Valuation Scare in Nasdaq Arrives at Wrong Time for U.S. BullsBy
FANG stocks slide by average of 7.6 percent in three days
Nasdaq slumps 19 percent from July high to near bear market
Before last week, it would have been hard to say valuations were a pressing concern for U.S. stocks -- particularly after 2015’s market was propped by a handful of companies with triple-digit multiples. That’s changing.
Declines in last year’s stalwarts, from Facebook Inc. to Amazon.com Inc., punished the Nasdaq Composite Index for the third straight day Tuesday, pushing the gauge’s rout since the July record to 19 percent and leaving it at the lowest since October 2014. Once again, selling was heaviest in shares with the highest price-earnings ratios and among momentum stocks, causing the engine of the bull market to sputter as it nears its seventh anniversary.
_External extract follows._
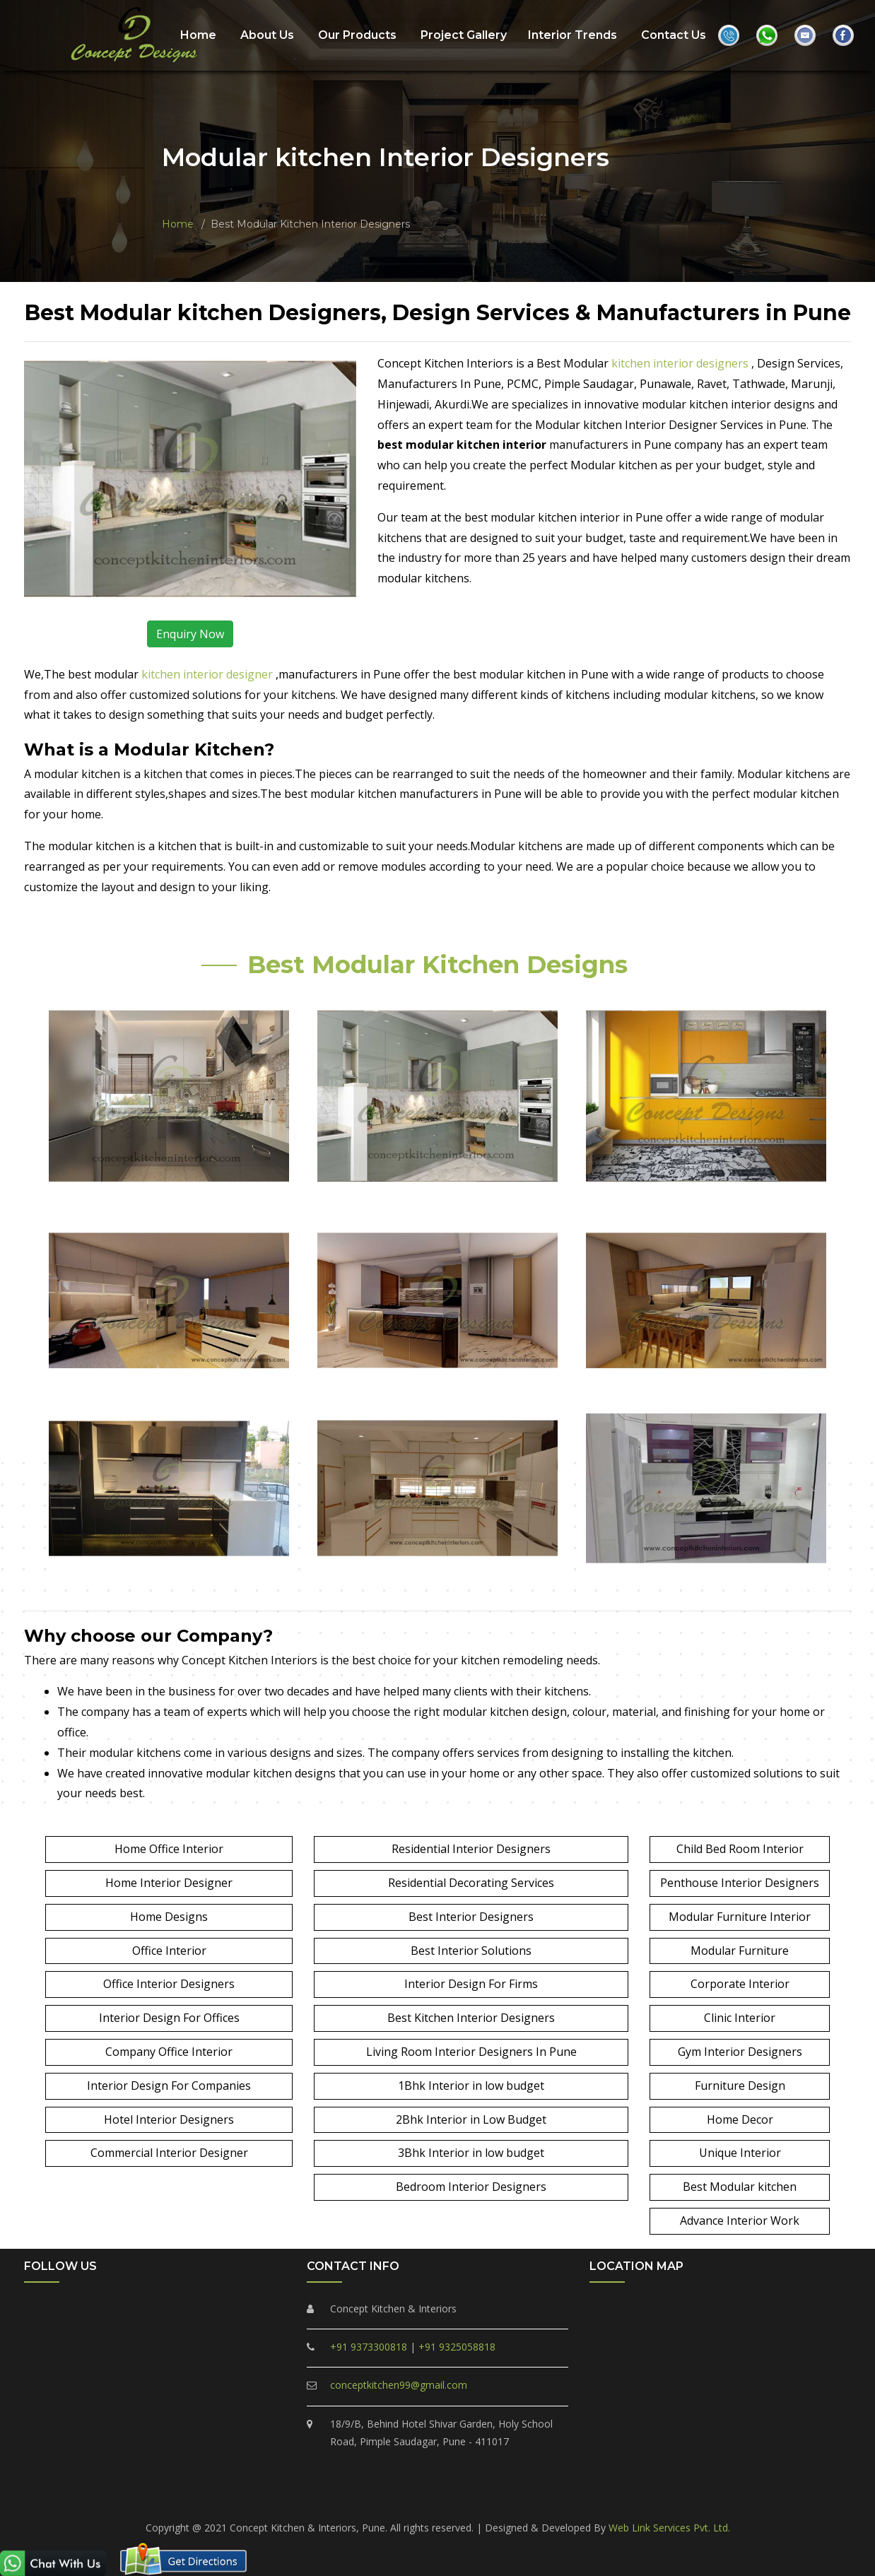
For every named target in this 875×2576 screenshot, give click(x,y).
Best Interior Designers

The gauge added 0.4 percent at 9:50 a.m. in New York.
“Some of those got way over-extended in terms of valuation and really weren’t trading on valuation either, they were just trading on growth and momentum,” said Sean Lynch, co-head of global equity strategy for Wells Fargo Investment Institute. “Anytime you start to see cracks in the market or worries about the economy build up, certainly valuation becomes a little bit more of a focus.”
While the usual culprits weighed on sentiment again Tuesday -- China, oil, profit growth -- it’s been the sharp reversal of once-mighty leadership stocks that has investors wondering whether any company is safe. Almost half of the Nasdaq’s 2,600 members -- including Netflix Inc., EBay Inc. and Biogen Inc. -- have slumped at least 20 percent since the gauge peaked in July, satisfying the definition of a bear market.
The 100 highest valued companies in the Russell 1000 have dropped twice as fast as stocks in the least-expensive decile in each of the past two days, while momentum stocks, defined as the ones showing the biggest gains in the last six to 12 months, have stopped rallying after returning 32 percent as a group in 2015.
Accelerating weakness among the “last remaining holdouts” -- including the so-called FANG stocks credited with buoying the index last year -- confirms other technical signals pointing to continued rout this year, said Jonathan Krinsky, chief market technician at MKM Partners LLC in New York.
“The army is losing its generals,” he said. “The leadership stocks hang tough as long as they can and then eventually they start to rollover and because they’ve become such a heavy weighting in the overall market, that brings the overall market down.”
Facebook’s plummet shows how quickly sentiment can reverse, even after the company surged 16 percent last month the day after its results topped forecasts. The stock has slipped 16 percent in six sessions. Its valuation has fallen almost 30 percent since December, though at 76 times reported earnings it is still triple the average for companies in the Nasdaq index.
And Facebook’s cheap compared with Amazon, which peaked at a valuation of more than 1,000 times earnings just six weeks ago before the metric plunged by 60 percent. Shares of the online retail giant have tumbled 25 percent since Jan. 28.
At least two Wall Street brokerages in the past week identified as a bubble the rallies in momentum stocks such as Google parent Alphabet Inc. and Netflix. Cornerstone Macro’s Francois Trahan and Stephen Gregory said economic uncertainty has driven investors into momentum stocks and pushed valuations to “epic proportions.’’
For Marko Kolanovic, the New York-based head of global quantitative and derivative strategy at JPMorgan Chase & Co., the selloff highlights the risk of concentrated bets, especially when valuations are stretched. The FANG group -- Facebook, Amazon, Netflix and Google -- has lost almost 19 percent on average this year, compared with a rally of 83 percent in 2015. Even after the recent selloff, the quartet is valued at a median price-earnings ratio of 185. That’s more than 10 times the S&P 500’s multiple of 16.5.
The decline of some of the high flyers may be necessary to give the market “a little bit of cleansing,” Wells Fargo’s Lynch said. Even so, the magnitude of the latest two-day selloff is of concern if it creates a negative feedback loop in which equity weakness leads to widening credit spreads, thereby dragging down business and consumer confidence and eventually giving more credence to recession fears, he said.
Beyond tech stocks, the slump in financials and energy shows that a larger dynamic is at play as investors unwind their leveraged bets, while weak oil and credit-market stress exacerbate weakness, said Dave Lutz, the Annapolis, Maryland-based head of exchange-traded funds trading for JonesTrading Institutional Services. An exchange-traded fund of biotechnology companies -- many of which are in the Nasdaq -- has fallen 8.7 percent in the past three days to the lowest since June 2014.
“A lot of these momentum companies that people had been ignoring valuations, if you will, and just bidding up the theoretical prospects of what’s going to happen in the sector -- a lot of that’s just reversing sharply right now,” Lutz said. “A lot of leveraged bets are coming off the market at the moment.”